In La nostra vita i Baustelle raggiungono il picco più alto della ricerca: «Che cosa abbiamo a cena, amore / Che vento ci sorprenderà? / Che ipotesi di cambiamento segnerà la croce del nostro dolore? / In fondo sono solo un uomo / Perduto nell’oscurità/ Continuo a chiedere perdono e poi chissà / Da quale Cristo arriverà / Fine dell’estate della nostra vita/ Sembrano rimaste solo sigarette spente/ E un gigantesco niente».

Nelle canzoni dei cantautori si cerca una ragione al dolore, un orizzonte di senso da raggiungere, ma nessuno indica la meta. Non ci sono maestri da seguire. L’umanità descritta in musica comunque non cede all’angoscia. La troviamo ferita e non sconfitta in L’uomo buono che muore di Giovanni Truppi, dall’album Infinite possibilità per essere finiti. Qui un verso: «E gli altri uomini si vergognano di tutte le volte che sono feroci / Cinici, stronzi, arroganti e cattivi, avidi, falsi, egoisti e sleali / Tornano a casa e piangono soli dietro le porte degli sgabuzzini / Restano al buio e guardano fuori / E nella notte si sentono i cori delle loro domande e dei loro pensieri / Che per una notte ritornano puri». Truppi che compare nei dischi di Fulminacci e di Motta. Sensibilità accomunate dallo stesso desiderio di trovare quella benedetta voglia di felicità nelle lande solitarie delle nostre vite.

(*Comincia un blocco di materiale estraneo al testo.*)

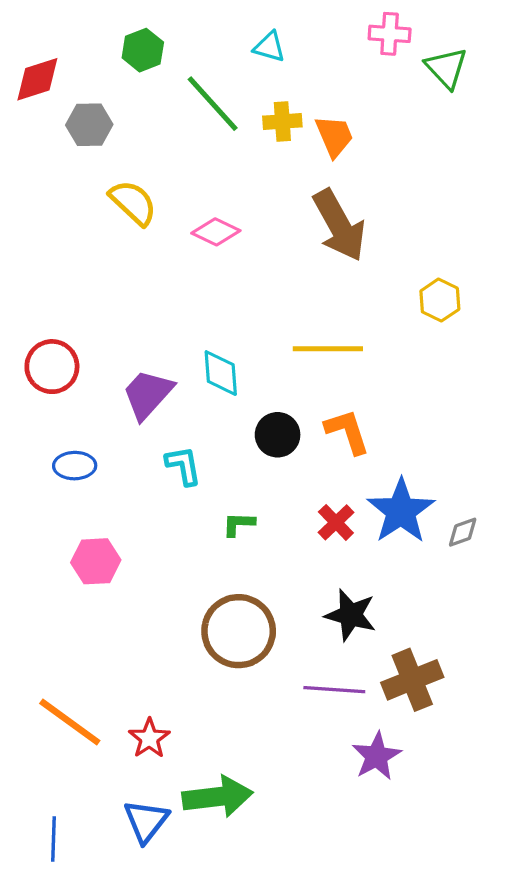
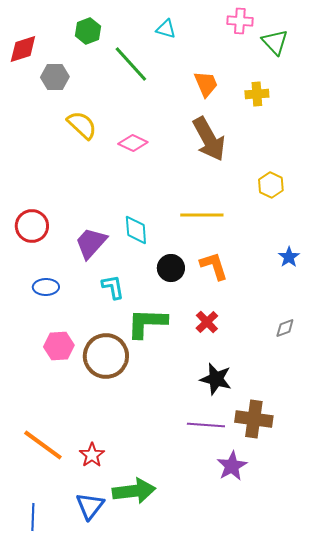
yellow cross: (282, 121) -> (257, 94), moved
blue star: (401, 511) -> (289, 257), moved, size x0.5
green L-shape: (239, 524) -> (147, 323), size x2.0
brown circle: (239, 631) -> (106, 356), moved
brown cross: (412, 680) -> (254, 419), turned 30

I dischi scelti e qui elencati indicano le conseguenze dell’assenza di Dio sulla terra. Ricordano La strada, il celebre racconto di Cormac McCarthy. In un mondo distrutto e senza un futuro, l’uomo fatica a realizzare il bene. Confuso e lontano dal Signore, non trova più un significato all’esistenza. Ed una sola cosa la rende nobile e interessante: i rapporti con le altre persone. Il valore della fraternità e la resistenza al male sono rappresentati da due canzoni di Capossela, Il tempo dei regali e Con i tasti che ci abbiamo, dall’album Tredici canzoni urgenti. In un universo sbagliato in cui gli uomini si autodistruggono, specie in All can you eat e La cattiva educazione, Vinicio decanta l’azione della grazia citando Anthem di Leonard Cohen: «Il tempo dei regali troverà il modo di creparci ancora il cuor / È solo la crepa che libera la luce / Solo con la crepa la grazia ci ricuce / E se tutto è stato un regalo / Quel che conta è solo regalar». La musica è come uno stoppino fumigante che non si spegne in mezzo alle tenebre (Matteo 12,20). In ogni circostanza, bisogna fare di un limite una possibilità e affrontare senza paura l’esistenza che ci è stata donata. E la musica buona che gira intorno ci aiuterà.